7 Books Read in March [21 books year-to-date]
- Lady Constance Lytton, Lyndsey Jenkins (4.5) I was expecting to like this book mostly because it was written by a blogger friend, but was doubly pleased to find it stands on its own merit. Well-written and informative, I not only learned much more about the women's suffrage movement in England, but also felt like I knew Lady Constance. It was well organized and didn't bog down with excessive information. I'd recommend this to anyone looking for an approachable book about the era or the movement.
- Open Heart, Elie Wiesel (4) This is a tiny little book, but—as you can probably guess based on the author—has a huge presence. It is a reflection on his life when he finds himself facing what may be the end.
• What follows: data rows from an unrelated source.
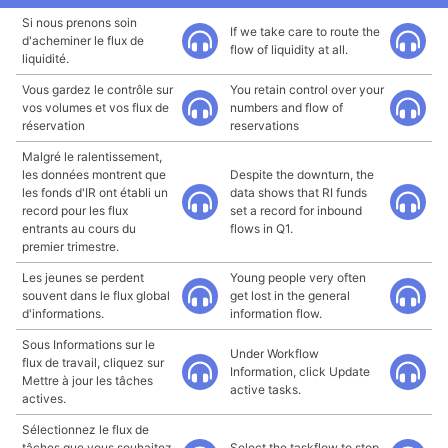
Si nous prenons soin
If we take care to route the
d'acheminer le flux de
flow of liquidity at all.
liquidité.
Vous gardez le contrôle sur
You retain control over your
vos volumes et vos flux de
numbers and flow of
réservation
reservations
Malgré le ralentissement,
les données montrent que
Despite the downturn, the
les fonds d'IR ont établi un
data shows that RI funds
record pour les flux
set a record for inbound
entrants au cours du
flows in Q1.
premier trimestre.
Les jeunes se perdent
Young people very often
souvent dans le flux global
get lost in the general
d'informations.
information flow.
Sous Informations sur le
Under Workflow
flux de travail, cliquez sur
Information, click Update
Mettre à jour les tâches
active tasks.
actives.
Sélectionnez le flux de
tâches que vous souhaitez
Select the taskflow to stop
The honesty with which he examines his lack of readiness for the end is absorbing and touching.
- A People's History of the United States, Howard Zinn (4.5) I finished it! I sure felt like an accomplishment. (Well, anything over 500 pages feels like quite an accomplishment to me.) I have heard criticism of this book for being far too liberal, but I felt like the author's perspective barely begins to balance the scales against the typical establishment-endorsed telling of American history. And honestly, there were only a couple times when I really felt a liberal push, and I'm agenda-sensitive. Mostly it felt compassionate, and was a really good way to contemplate the 2016 presidential elections.
2 Junior Fiction:
- Caddie Woodlawn, Carol Ryrie Brink (4.5) My 11yo loved Caddie more than Laura and more than Almanzo. I loved the contrast between, Native American, New American, and English identities.
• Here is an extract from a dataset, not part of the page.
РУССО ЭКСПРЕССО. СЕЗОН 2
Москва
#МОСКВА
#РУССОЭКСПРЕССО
- Hero Over Here, Kathleen Kudlinski (3) I appreciate that this book shows WWI and the Spanish Influenza from the perspective of a child in America, but it was altogether too underdeveloped to really be able to connect with.
- Vinegar Girl, Anne Tyler (4) I received this from LibraryThing's Early Reviewers, and found it very easy and fun to read. It is a retelling of Shakespeare's Taming of the Shrew. I enjoyed the characters and how the story was told. It was somewhat simplistic, but very enjoyable.
- Our Souls at Night, Kent Haruf (5) Wow, what a big little book, so full of heart and reflection that it near to brought me to tears. The characters in this book didn't feel like characters, they were just people. I think the author realized that, because he took the risk of breaking the fourth wall at one point, tying his readers' experience back to his other works of fiction. It was heartbreaking to see the ways that we hurt each other even as we love, and it was heartwarming to see the power we have to change someone's life for the better.
- Salt, Isabel Zuber. I've had this book for over a decade and I'm finally reading it. The writing is beautiful, the characters have depth, and the setting is one of my favorites - the post-Civil War mountains of North Carolina.
- All That Is, James Salter. I am giving this a go on audio, even though I haven't had great luck with audiobooks lately. Wish me luck.
- Little Britches, Ralph Moody. This is our current read-aloud for our home school. It is a memoir of the author's childhood on a ranch at the turn of the last century. My 11yo is a western equestrian, so the horse stories are fun.
New Books This Month:
The only new thing this month was the most recent selection from Powell's Indiespensable. I've been putting great effort into keeping up with reading these books immediately, otherwise I lose motivation. I have so many books from the years of my house rebuild that are still sitting unread that I'll need to just use some discipline to get through.